*** RECORDS PROVIDED Section Begins ***

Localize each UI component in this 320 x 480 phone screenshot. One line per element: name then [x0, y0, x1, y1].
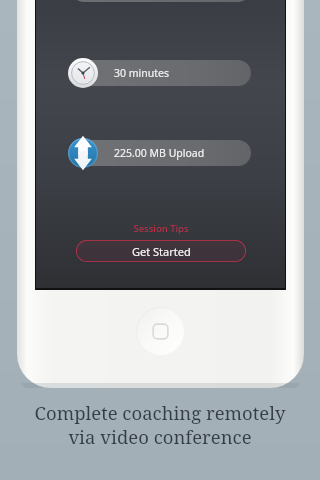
button[interactable]: Home [136, 307, 185, 356]
staticText: 225.00 MB Upload [114, 146, 205, 160]
button[interactable] [71, 0, 251, 2]
button[interactable]: Session Tips [133, 222, 189, 235]
button[interactable]: 30 minutes [71, 60, 251, 86]
button[interactable]: 225.00 MB Upload [71, 140, 251, 166]
button[interactable]: Duration [68, 58, 98, 88]
staticText: Get Started [132, 244, 191, 259]
staticText: Complete coaching remotely via video con… [0, 400, 320, 449]
button[interactable]: Get Started [76, 240, 246, 262]
button[interactable]: Upload size [68, 138, 98, 168]
staticText: 30 minutes [114, 66, 169, 80]
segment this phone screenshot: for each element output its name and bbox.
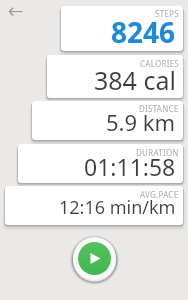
staticText: DURATION <box>136 147 179 158</box>
staticText: DISTANCE <box>139 103 179 114</box>
button[interactable]: CALORIES <box>47 55 183 98</box>
staticText: CALORIES <box>140 58 179 69</box>
button[interactable]: DISTANCE <box>32 101 183 140</box>
staticText: 5.9 km <box>106 107 176 137</box>
staticText: 8246 <box>111 13 176 51</box>
button[interactable]: Start workout <box>67 231 122 286</box>
staticText: STEPS <box>155 8 179 19</box>
staticText: AVG.PACE <box>140 189 179 200</box>
staticText: 12:16 min/km <box>59 195 176 220</box>
button[interactable]: AVG.PACE <box>5 186 183 225</box>
button[interactable]: Back <box>1 1 23 23</box>
button[interactable]: DURATION <box>18 144 183 183</box>
staticText: 01:11:58 <box>84 151 176 182</box>
staticText: 384 cal <box>94 63 176 97</box>
button[interactable]: STEPS <box>61 6 183 51</box>
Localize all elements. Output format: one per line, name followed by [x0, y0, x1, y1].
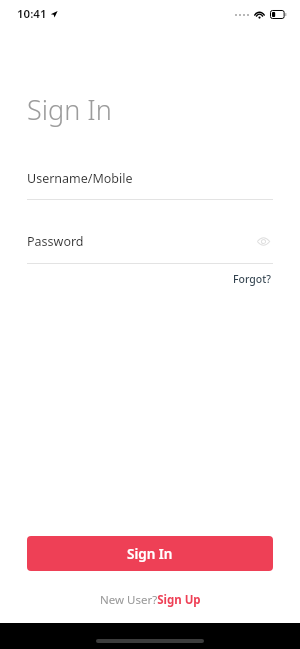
staticText: 10:41	[17, 6, 47, 22]
button[interactable]: Forgot?	[231, 270, 273, 288]
staticText: Username/Mobile	[27, 170, 273, 187]
staticText: Sign In	[27, 91, 112, 128]
staticText: Password	[27, 233, 253, 250]
button[interactable]: Show password	[253, 231, 273, 251]
button[interactable]: Sign In	[27, 536, 273, 571]
button[interactable]: New User?Sign Up	[94, 590, 207, 610]
staticText: New User?Sign Up	[100, 592, 201, 608]
staticText: Sign In	[127, 545, 173, 563]
staticText: Forgot?	[233, 272, 271, 286]
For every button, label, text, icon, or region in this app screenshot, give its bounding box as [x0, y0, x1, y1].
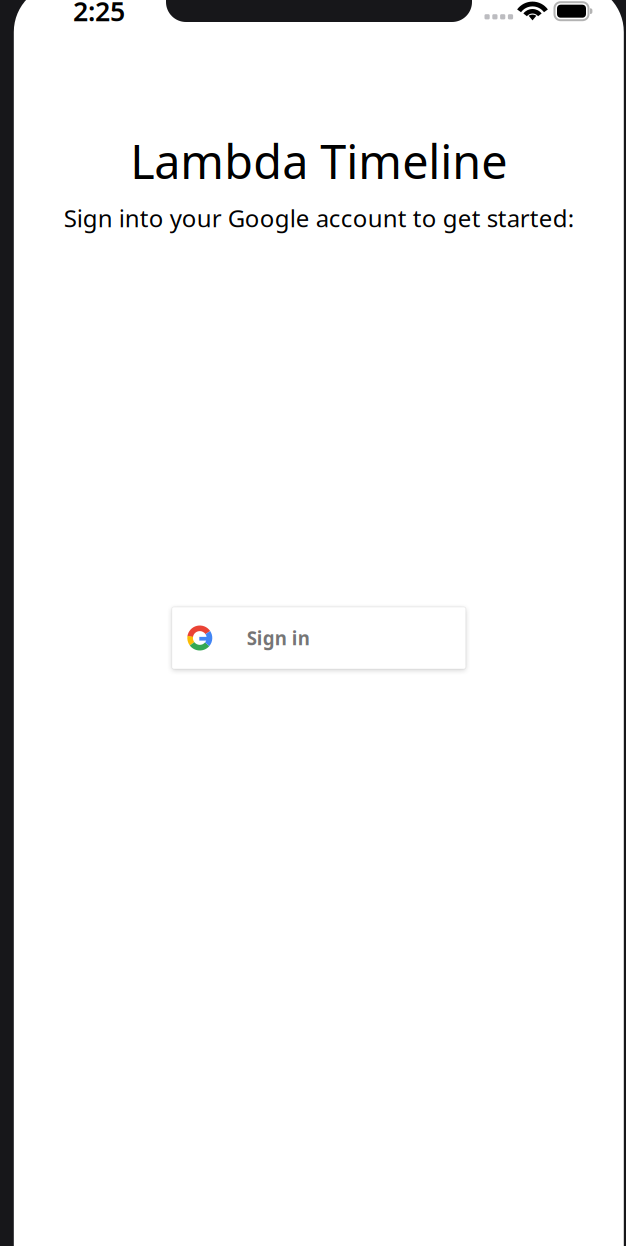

*** RECORDS PROVIDED Section Ends ***

Output the data verbatim, images excluded.

* ANSWER TO THE PROBLEM *
Localize each UI component in this 320 x 480 phone screenshot. One line per element: name then [x0, y0, x1, y1].
button[interactable]: Home [136, 307, 185, 356]
staticText: 225.00 MB Upload [114, 146, 205, 160]
button[interactable] [71, 0, 251, 2]
button[interactable]: Session Tips [133, 222, 189, 235]
button[interactable]: 30 minutes [71, 60, 251, 86]
button[interactable]: 225.00 MB Upload [71, 140, 251, 166]
button[interactable]: Duration [68, 58, 98, 88]
staticText: Get Started [132, 244, 191, 259]
staticText: Complete coaching remotely via video con… [0, 400, 320, 449]
button[interactable]: Get Started [76, 240, 246, 262]
button[interactable]: Upload size [68, 138, 98, 168]
staticText: 30 minutes [114, 66, 169, 80]
segment this phone screenshot: for each element output its name and bbox.
staticText: DURATION <box>136 147 179 158</box>
staticText: DISTANCE <box>139 103 179 114</box>
button[interactable]: CALORIES <box>47 55 183 98</box>
staticText: CALORIES <box>140 58 179 69</box>
button[interactable]: DISTANCE <box>32 101 183 140</box>
staticText: 5.9 km <box>106 107 176 137</box>
staticText: 8246 <box>111 13 176 51</box>
button[interactable]: Start workout <box>67 231 122 286</box>
staticText: STEPS <box>155 8 179 19</box>
staticText: AVG.PACE <box>140 189 179 200</box>
staticText: 12:16 min/km <box>59 195 176 220</box>
button[interactable]: AVG.PACE <box>5 186 183 225</box>
button[interactable]: Back <box>1 1 23 23</box>
button[interactable]: DURATION <box>18 144 183 183</box>
staticText: 01:11:58 <box>84 151 176 182</box>
staticText: 384 cal <box>94 63 176 97</box>
button[interactable]: STEPS <box>61 6 183 51</box>
Localize all elements. Output format: one per line, name followed by [x0, y0, x1, y1].
staticText: 10:41	[17, 6, 47, 22]
button[interactable]: Forgot?	[231, 270, 273, 288]
staticText: Username/Mobile	[27, 170, 273, 187]
staticText: Sign In	[27, 91, 112, 128]
staticText: Password	[27, 233, 253, 250]
button[interactable]: Show password	[253, 231, 273, 251]
button[interactable]: Sign In	[27, 536, 273, 571]
button[interactable]: New User?Sign Up	[94, 590, 207, 610]
staticText: New User?Sign Up	[100, 592, 201, 608]
staticText: Sign In	[127, 545, 173, 563]
staticText: Forgot?	[233, 272, 271, 286]
For every button, label, text, icon, or region in this app screenshot, give its bounding box as [x0, y0, x1, y1].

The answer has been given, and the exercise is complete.